Details
-
Bug
-
Resolution: Unresolved
-
Medium
-
None
-
None
-
None
-
3
-
9223372036854775807
Description
Environment:
- Lustre version: v2_17_52
- Kernel: Rocky 9.7: 5.14.0-611.27.1.el9_7.x86_64
During testing of adding large numbers of NIDs to a server, I encountered a crash caused by lnetctl net show when I reached a certain threshold of NIDs.
On analyzing this crash, I was able to consistently reproduce this behaviour using the attached script which simply creates a number of LNET NIDs on a server and calls 'lnetctl net show -v 4'.
[servers] [root@server1 ~]# ./reproducer.sh --nids 150 --verbosity 4
=================================================
Reproducer
Max NIDs: 150
Verbosity: 4
=================================================
[Pre-flight] Checking modules and limits...
[Test] Beginning incremental interface addition...
- 1 NIDs : PASS (Binary: 9176 bytes | YAML: 14681 bytes)
- 2 NIDs : PASS (Binary: 9648 bytes | YAML: 16173 bytes)
- 3 NIDs : PASS (Binary: 10120 bytes | YAML: 17665 bytes)
...
- 127 NIDs : PASS (Binary: 65524 bytes | YAML: 191374 bytes)
--> *CRASH*
I have attached the script and crashdump to the ticket.
I also include the following analysis from Claude on what it determines the root cause to be, which appears to be triggered when the netlink payload triggered by 'lnetctl net show' exceeds the 64KiB buffer for a single buffer.
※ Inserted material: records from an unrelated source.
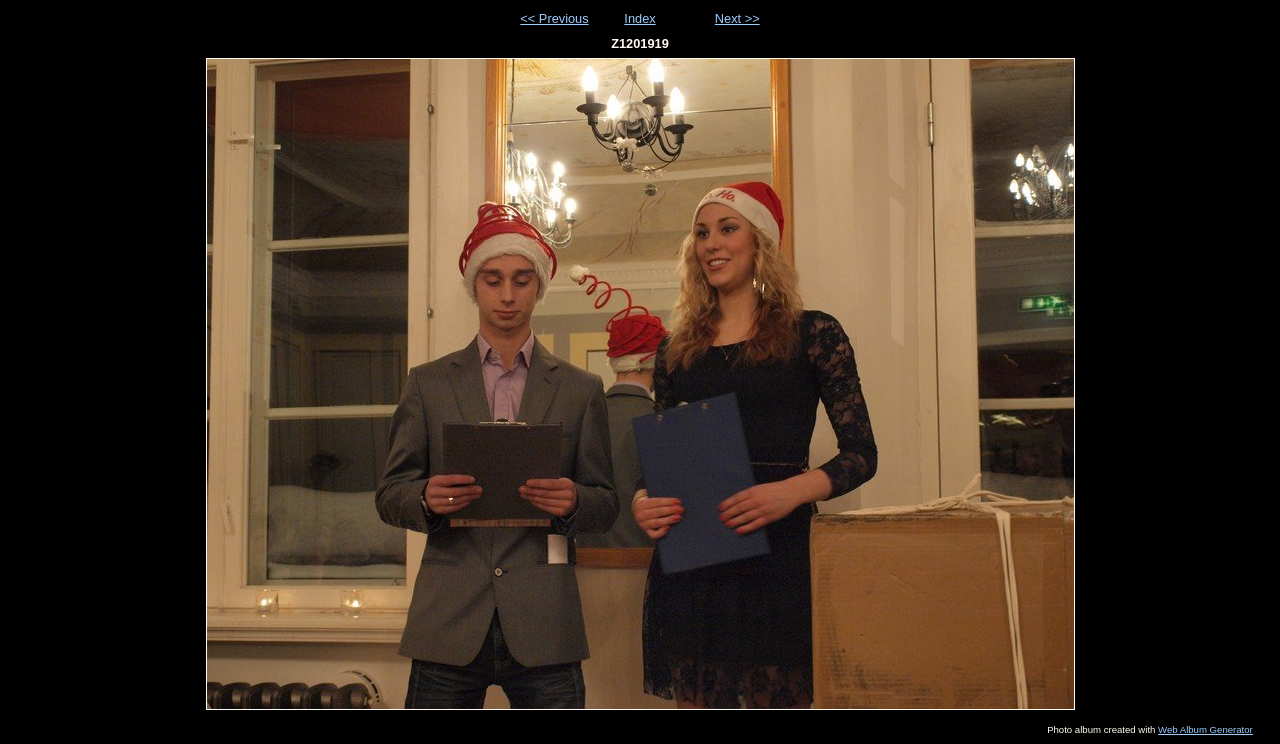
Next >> (737, 18)
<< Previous (554, 18)
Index (639, 18)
There is a flaw in lnet_net_show_dump() (lnet/lnet/api-ni.c) that reliably panics the kernel or triggers an infinite loop when the number of configured NIs causes the netlink dump payload to exceed the 64 KiB skb buffer limit. The reproducer confirms that when the binary netlink payload crosses 65,535 bytes (e.g., ~128 dummy NIDs at verbosity -v 4), the kernel attempts to fall back to the multi-skb chunking logic but fails due to missing return checks and broken state-resumption logic. The primary issue causing the kernel panic is that the function makes approximately 18 sequential calls to nla_nest_start() without checking for a NULL return. When the skb buffer fills up, nla_nest_start() returns NULL. Because this is ignored, the subsequent nla_nest_end(msg, NULL) attempts to write the 16-bit nla_len field to address 0, instantly seizing the node with a NULL pointer dereference.Furthermore, even if the buffer overflow perfectly aligns with a network boundary (avoiding the mid-NI panic), the multi-skb resumption path is functionally broken. When genlmsg_put fails due to lack of space, the code executes GOTO(net_unlock, rc = -EMSGSIZE), completely bypassing the nlist->lngl_idx = idx state-saving assignment. Compounding this, the function initializes idx = nlist->lngl_idx instead of 0, meaning the if (idx++ < nlist->lngl_idx) continue; check never actually skips previously processed NIs. This throws the kernel into an infinite loop, returning the exact same chunk of networks repeatedly until lnetctl crashes in userspace with a realloc(): invalid next size heap corruption.